I feel like a weaker version of this requirement would be to find the shape of the boundary of the basin of convergence (for iterative gradient descent optimization) for the extremum point $e$, and then stepping in different directions across (and outward of) the boundary, attempting to find the neighbouring extremum points.
If one would succeed, the result would be something like a Voronoi partition of the domain of the function $f(\cdot)$, where the points $e_i$ of the Voronoi tessellation are the local extrema of the function $f(\cdot)$, and each basin of convergence for a point $e_i$ would be a Voronoi cell.
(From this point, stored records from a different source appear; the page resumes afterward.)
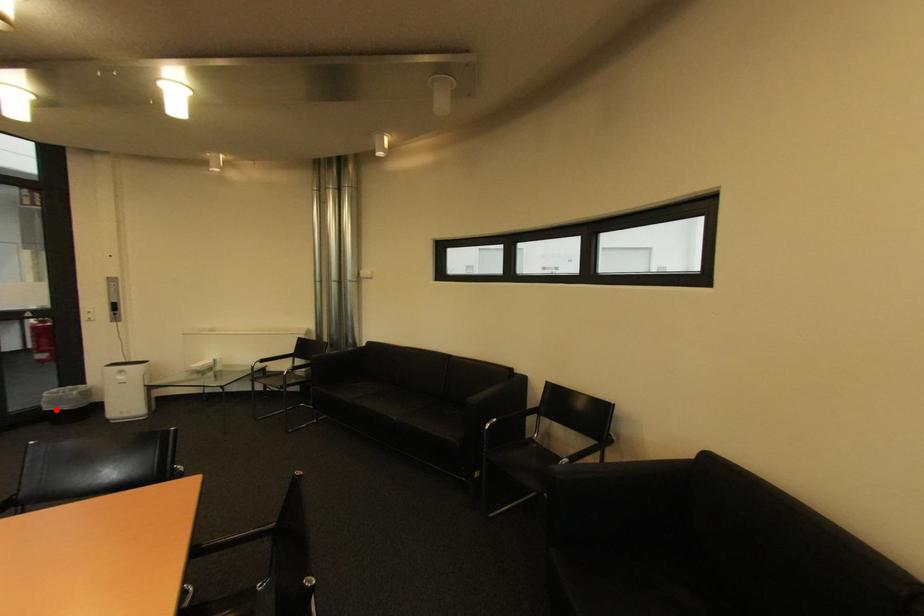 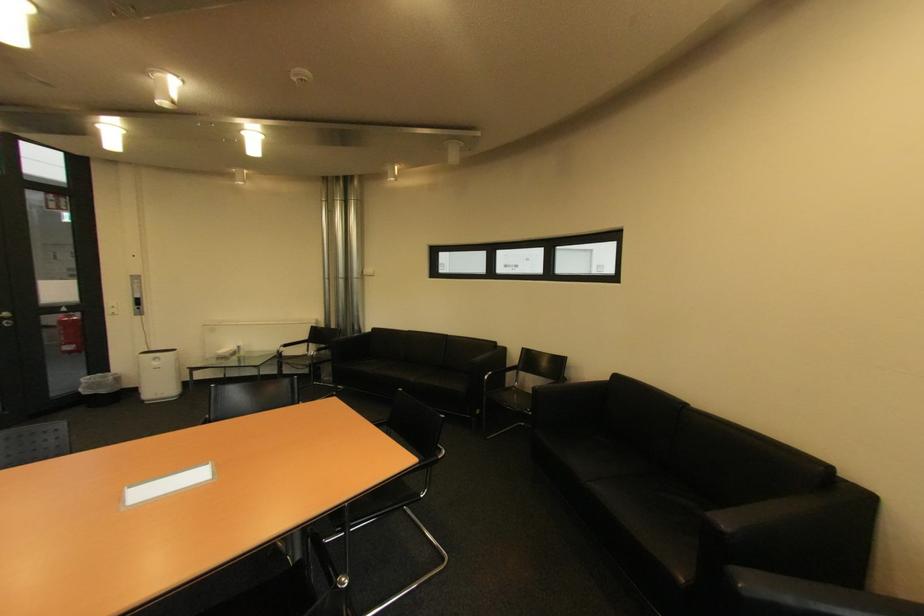 Question: I am providing you with two images of the same scene from different viewpoints. A red point is marked on the first image. At the location where the point appears in image 1, is it still visible in image 2?

Choices:
 (A) Yes
 (B) No

Answer: (A) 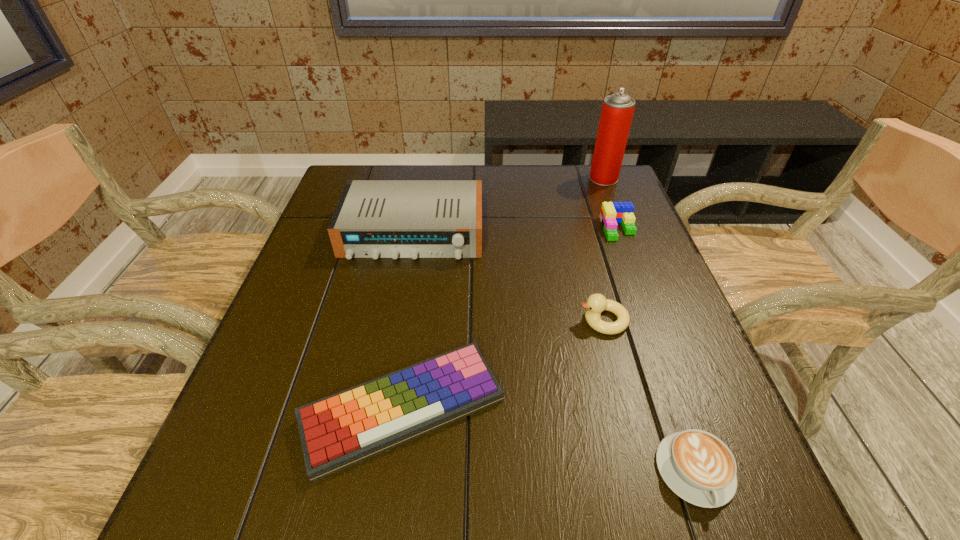 The height and width of the screenshot is (540, 960). I want to click on vacant space located at the beak of the third tallest object, so pyautogui.click(x=478, y=320).

Image resolution: width=960 pixels, height=540 pixels. I want to click on vacant space situated at the beak of the third tallest object, so click(507, 320).

Locate an element on the screen. This screenshot has height=540, width=960. vacant space located 0.250m at the beak of the third tallest object is located at coordinates (460, 320).

You are a GUI agent. You are given a task and a screenshot of the screen. Output one action in this format:
    pyautogui.click(x=<x>, y=<y>)
    Task: Click on the free space located 0.360m on the left of the Lego
    
    Given the screenshot: What is the action you would take?
    pyautogui.click(x=467, y=228)

Locate an element on the screen. Image resolution: width=960 pixels, height=540 pixels. vacant area situated 0.140m on the right of the computer keyboard is located at coordinates (584, 410).

This screenshot has height=540, width=960. In order to click on aerosol can that is at the far edge in this screenshot , I will do `click(617, 111)`.

Where is `radio receiver that is positioned at the far edge`? This screenshot has height=540, width=960. radio receiver that is positioned at the far edge is located at coordinates (375, 219).

Find the location of a particular element. This screenshot has height=540, width=960. cappuccino that is at the near edge is located at coordinates (697, 466).

This screenshot has width=960, height=540. Identify the location of computer keyboard present at the near edge. tap(345, 428).

At what (x,y) coordinates should I click in order to perform the action: click on radio receiver that is at the left edge. Please return your answer as a coordinate pair (x, y). Looking at the image, I should click on (375, 219). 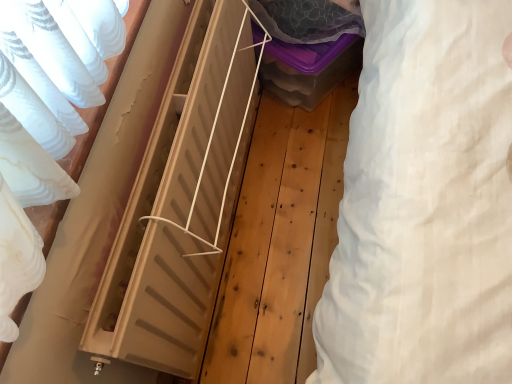 Question: Choose the correct answer: Is natural wood radiator at center inside translucent plastic storage box at center or outside it?

Choices:
 (A) inside
 (B) outside

Answer: (B)

Question: In terms of width, does natural wood radiator at center look wider or thinner when compared to translucent plastic storage box at center?

Choices:
 (A) thin
 (B) wide

Answer: (A)

Question: Which object is positioned closest to the white cotton sheet at right?

Choices:
 (A) translucent plastic storage box at center
 (B) natural wood radiator at center

Answer: (B)

Question: Estimate the real-world distances between objects in this image. Which object is closer to the translucent plastic storage box at center?

Choices:
 (A) natural wood radiator at center
 (B) white cotton sheet at right

Answer: (A) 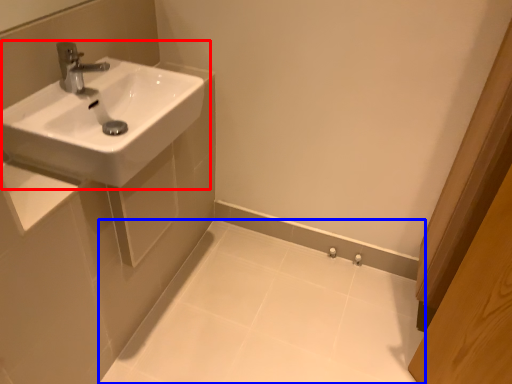 Question: Which object is closer to the camera taking this photo, sink (highlighted by a red box) or porcelain (highlighted by a blue box)?

Choices:
 (A) sink
 (B) porcelain

Answer: (A) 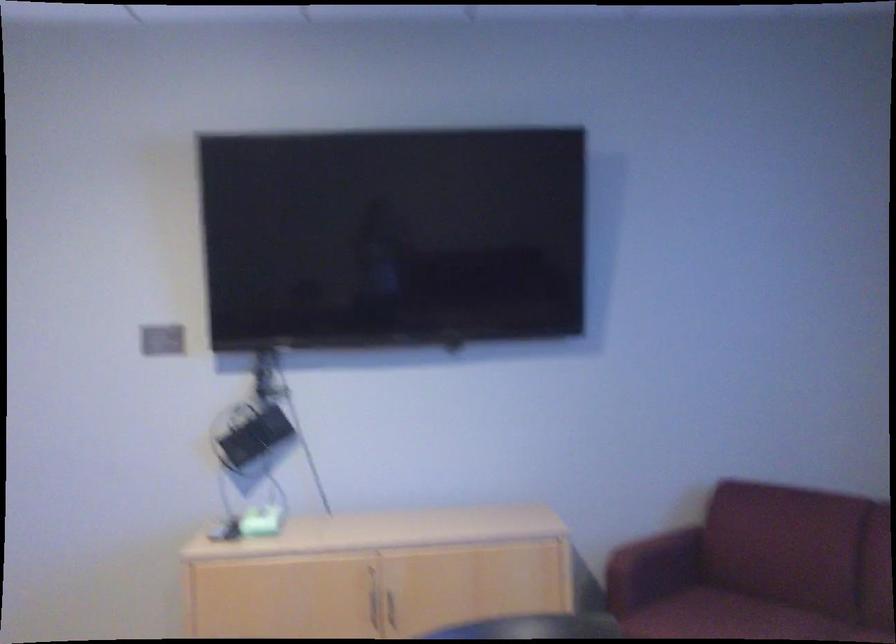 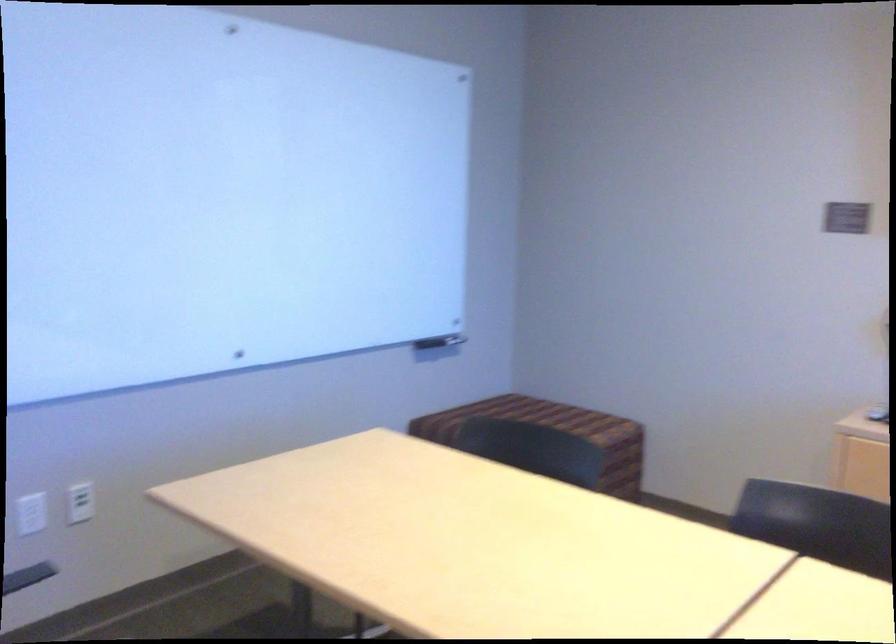 Question: The images are taken continuously from a first-person perspective. In which direction is your viewpoint rotating?

Choices:
 (A) Left
 (B) Right
 (C) Up
 (D) Down

Answer: (A) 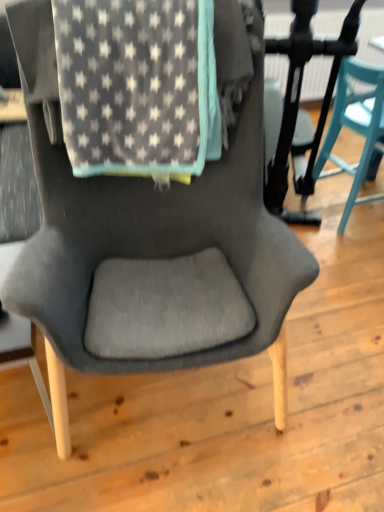 Question: Should I look upward or downward to see teal plastic chair at right?

Choices:
 (A) down
 (B) up

Answer: (B)

Question: Should I look upward or downward to see gray star-patterned blanket at upper center?

Choices:
 (A) down
 (B) up

Answer: (B)

Question: Is teal plastic chair at right positioned beyond the bounds of gray star-patterned blanket at upper center?

Choices:
 (A) yes
 (B) no

Answer: (A)

Question: Does teal plastic chair at right come behind gray star-patterned blanket at upper center?

Choices:
 (A) yes
 (B) no

Answer: (A)

Question: From a real-world perspective, is teal plastic chair at right on top of gray star-patterned blanket at upper center?

Choices:
 (A) no
 (B) yes

Answer: (A)

Question: Does teal plastic chair at right have a lesser width compared to gray star-patterned blanket at upper center?

Choices:
 (A) yes
 (B) no

Answer: (A)

Question: Can you confirm if teal plastic chair at right is shorter than gray star-patterned blanket at upper center?

Choices:
 (A) no
 (B) yes

Answer: (A)

Question: Is teal plastic chair at right in contact with gray star-patterned blanket at upper center?

Choices:
 (A) yes
 (B) no

Answer: (B)

Question: Does gray star-patterned blanket at upper center appear on the left side of teal plastic chair at right?

Choices:
 (A) no
 (B) yes

Answer: (B)

Question: Can you confirm if gray star-patterned blanket at upper center is bigger than teal plastic chair at right?

Choices:
 (A) no
 (B) yes

Answer: (A)

Question: Can you confirm if gray star-patterned blanket at upper center is thinner than teal plastic chair at right?

Choices:
 (A) no
 (B) yes

Answer: (A)

Question: From the image's perspective, does gray star-patterned blanket at upper center appear higher than teal plastic chair at right?

Choices:
 (A) yes
 (B) no

Answer: (B)

Question: Is gray star-patterned blanket at upper center to the right of teal plastic chair at right from the viewer's perspective?

Choices:
 (A) no
 (B) yes

Answer: (A)

Question: From a real-world perspective, is gray star-patterned blanket at upper center on top of teal plastic chair at right?

Choices:
 (A) yes
 (B) no

Answer: (A)

Question: Is gray star-patterned blanket at upper center spatially inside teal plastic chair at right, or outside of it?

Connecting the neighbouring Voronoi points would give us a graph $\mathcal{G}$, which could be used for finding nearest-neighbouring extrema for a given local extremum. Does there exist a method for computing such graph? Or at least a method that would uncover a local subgraph of the graph $\mathcal{G}$, say 1-ring neighbourhood for a given extremum point $e_i$?
My motivation is optimization: there are multiple starting points that will converge to the same local extremum when using gradient descent or Gauss-Newton, so why not come up with a transformation that would "convert" the function $f(\cdot)$ into a local graph of connected extrema? We could then explicitly check which of the extremum points is the optimal one suitable for our task.